▶ **What you have to do**: Find each line below that includes "faire", then copy it.

(Extracted data entries)
BEGIN

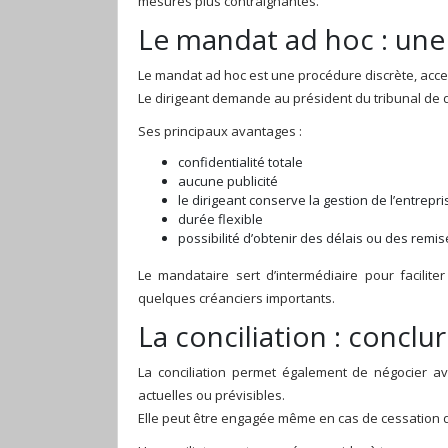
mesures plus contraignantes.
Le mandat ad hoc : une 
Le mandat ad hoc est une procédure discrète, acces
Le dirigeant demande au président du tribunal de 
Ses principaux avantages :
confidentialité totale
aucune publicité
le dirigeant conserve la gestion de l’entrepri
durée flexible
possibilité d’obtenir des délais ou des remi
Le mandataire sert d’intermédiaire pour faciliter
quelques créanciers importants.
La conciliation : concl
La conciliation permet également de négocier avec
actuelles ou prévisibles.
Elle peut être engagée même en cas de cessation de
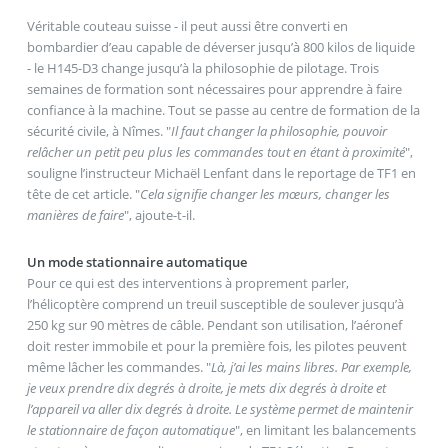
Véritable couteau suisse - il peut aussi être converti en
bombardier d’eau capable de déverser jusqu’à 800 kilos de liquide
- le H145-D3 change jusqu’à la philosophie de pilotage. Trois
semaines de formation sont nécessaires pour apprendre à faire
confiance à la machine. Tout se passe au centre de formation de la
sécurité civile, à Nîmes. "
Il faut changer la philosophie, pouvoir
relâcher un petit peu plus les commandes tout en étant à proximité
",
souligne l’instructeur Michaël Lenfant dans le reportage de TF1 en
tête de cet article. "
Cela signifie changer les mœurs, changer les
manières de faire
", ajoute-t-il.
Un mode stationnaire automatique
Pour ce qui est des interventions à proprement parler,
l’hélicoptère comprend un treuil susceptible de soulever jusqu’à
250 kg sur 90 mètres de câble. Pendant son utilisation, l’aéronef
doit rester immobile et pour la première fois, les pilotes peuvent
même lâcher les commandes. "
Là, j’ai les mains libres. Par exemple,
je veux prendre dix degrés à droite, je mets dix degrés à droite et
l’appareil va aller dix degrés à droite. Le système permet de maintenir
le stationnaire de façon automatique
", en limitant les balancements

END

▶ **Exercise answer**:
semaines de formation sont nécessaires pour apprendre à faire
manières de faire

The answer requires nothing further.